[Records excerpted from a collection]
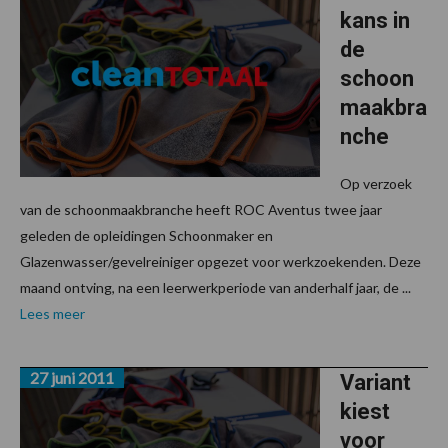
kans in
de
schoon
maakbra
nche
Op verzoek
van de schoonmaakbranche heeft ROC Aventus twee jaar
geleden de opleidingen Schoonmaker en
Glazenwasser/gevelreiniger opgezet voor werkzoekenden. Deze
maand ontving, na een leerwerkperiode van anderhalf jaar, de ...
Lees meer
27 juni 2011
Variant
kiest
voor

- [ASSIGNED TASK]:
Each entry must be reproduced word for word, and any image among them left out.

- [RESPONSE TO THIS EXERCISE]:
kans in
de
schoon
maakbra
nche
Op verzoek
van de schoonmaakbranche heeft ROC Aventus twee jaar
geleden de opleidingen Schoonmaker en
Glazenwasser/gevelreiniger opgezet voor werkzoekenden. Deze
maand ontving, na een leerwerkperiode van anderhalf jaar, de ...
Lees meer
27 juni 2011
Variant
kiest
voor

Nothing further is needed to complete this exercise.